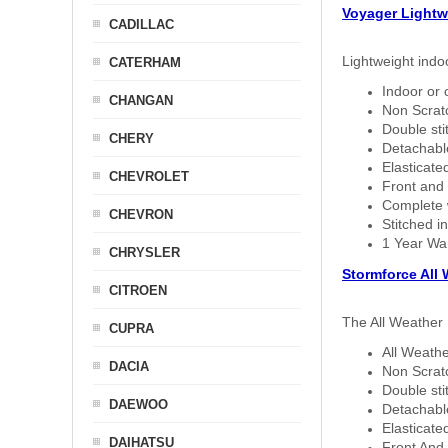
Voyager Lightw
CADILLAC
Lightweight indo
CATERHAM
Indoor or 
CHANGAN
Non Scratc
Double sti
CHERY
Detachable
Elasticated
CHEVROLET
Front and 
Complete w
CHEVRON
Stitched in
1 Year Wa
CHRYSLER
Stormforce All
CITROEN
The All Weather 
CUPRA
All Weathe
DACIA
Non Scratc
Double sti
DAEWOO
Detachable
Elasticated
DAIHATSU
Front And 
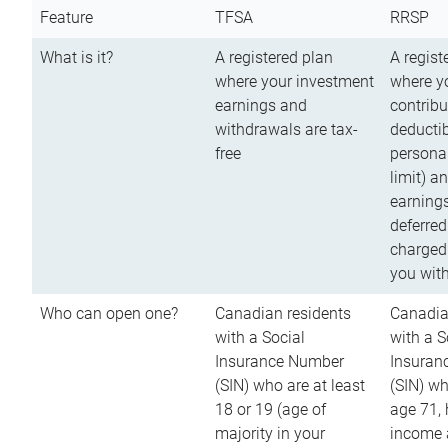
Feature
TFSA
RRSP
What is it?
A registered plan
A regist
where your investment
where y
earnings and
contribu
withdrawals are tax-
deductib
free
persona
limit) a
earnings
deferred
charged
you wit
Who can open one?
Canadian residents
Canadia
with a Social
with a S
Insurance Number
Insuran
(SIN) who are at least
(SIN) w
18 or 19 (age of
age 71,
majority in your
income a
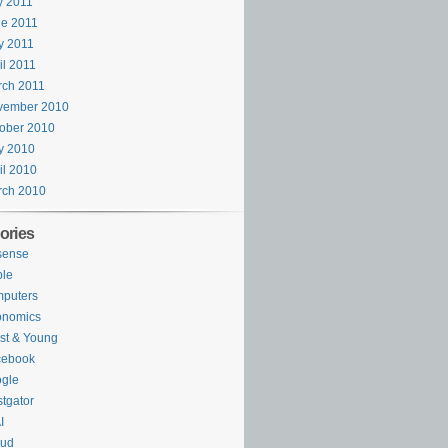
y 2011
e 2011
y 2011
il 2011
rch 2011
vember 2010
ober 2010
y 2010
il 2010
rch 2010
ories
sense
ple
puters
onomics
st & Young
cebook
gle
tgator
I
oud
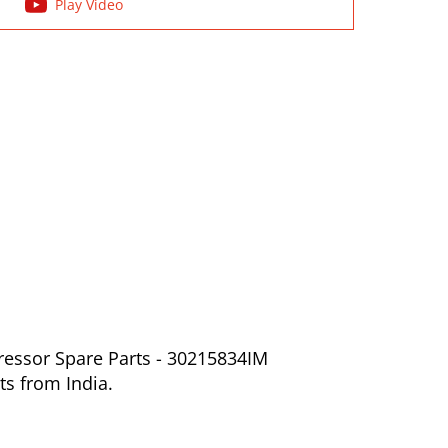
Play Video
ressor Spare Parts - 30215834IM
ts from India.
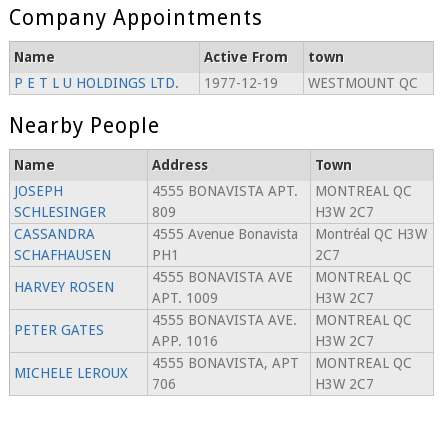
Company Appointments
Name
Active From
town
P E T L U HOLDINGS LTD.
1977-12-19
WESTMOUNT QC
Nearby People
Name
Address
Town
JOSEPH
4555 BONAVISTA APT.
MONTREAL QC
SCHLESINGER
809
H3W 2C7
CASSANDRA
4555 Avenue Bonavista
Montréal QC H3W
SCHAFHAUSEN
PH1
2C7
4555 BONAVISTA AVE
MONTREAL QC
HARVEY ROSEN
APT. 1009
H3W 2C7
4555 BONAVISTA AVE.
MONTREAL QC
PETER GATES
APP. 1016
H3W 2C7
4555 BONAVISTA, APT
MONTREAL QC
MICHELE LEROUX
706
H3W 2C7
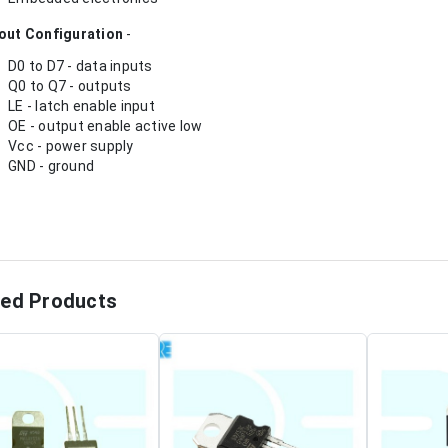
out Configuration
-
D0 to D7 - data inputs
Q0 to Q7 - outputs
LE - latch enable input
OE - output enable active low
Vcc - power supply
GND - ground
ted Products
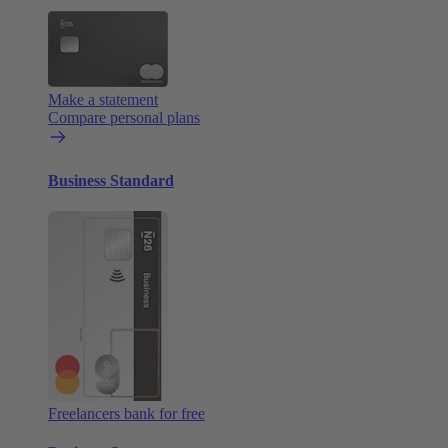
Make a statement
Compare personal plans
Business Standard
Freelancers bank for free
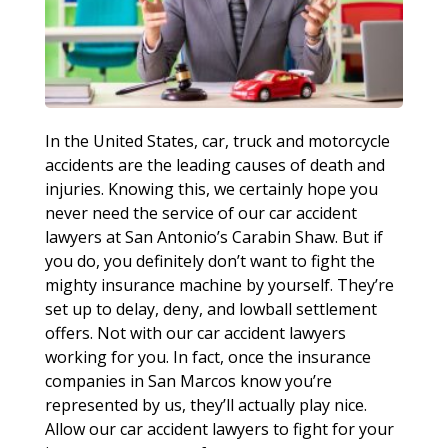
In the United States, car, truck and motorcycle
accidents are the leading causes of death and
injuries. Knowing this, we certainly hope you
never need the service of our car accident
lawyers at San Antonio’s Carabin Shaw. But if
you do, you definitely don’t want to fight the
mighty insurance machine by yourself. They’re
set up to delay, deny, and lowball settlement
offers. Not with our car accident lawyers
working for you. In fact, once the insurance
companies in San Marcos know you’re
represented by us, they’ll actually play nice.
Allow our car accident lawyers to fight for your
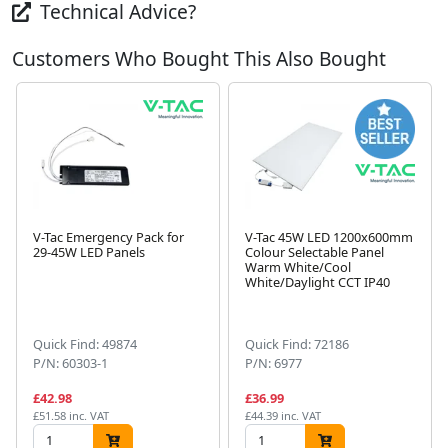
Technical Advice?
Customers Who Bought This Also Bought
V-Tac Emergency Pack for
V-Tac 45W LED 1200x600mm
29-45W LED Panels
Colour Selectable Panel
Warm White/Cool
White/Daylight CCT IP40
Next
Quick Find: 49874
Quick Find: 72186
P/N: 60303-1
P/N: 6977
£42.98
£36.99
£51.58 inc. VAT
£44.39 inc. VAT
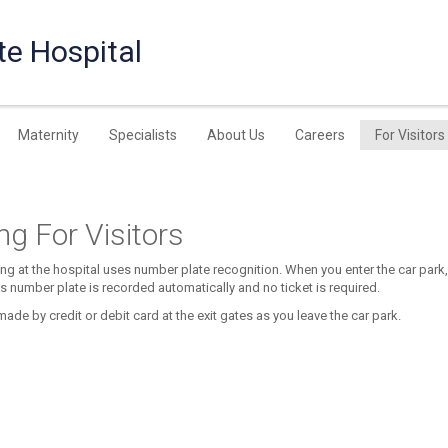
te Hospital
Maternity
Specialists
About Us
Careers
For Visitors
ng For Visitors
ing at the hospital uses number plate recognition. When you enter the car park,
’s number plate is recorded automatically and no ticket is required.
ade by credit or debit card at the exit gates as you leave the car park.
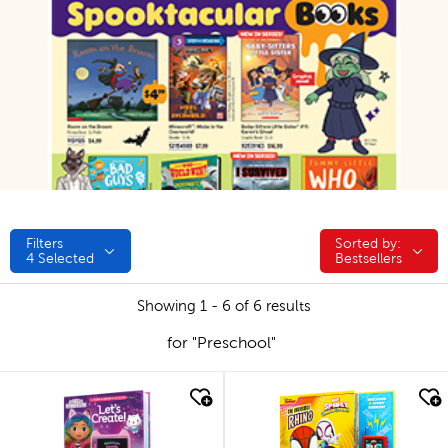
Filters
Sorted by:
Sorted by:
4
Selected
Bestsellers
Showing 1 - 6 of 6 results
for "Preschool"
quick look
quick look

■ EXERCISE OBJECTIVE
Taking each line of the material above in turn, count those containing the string "plate". State the number alone.

■ EXPECTED ANSWER
2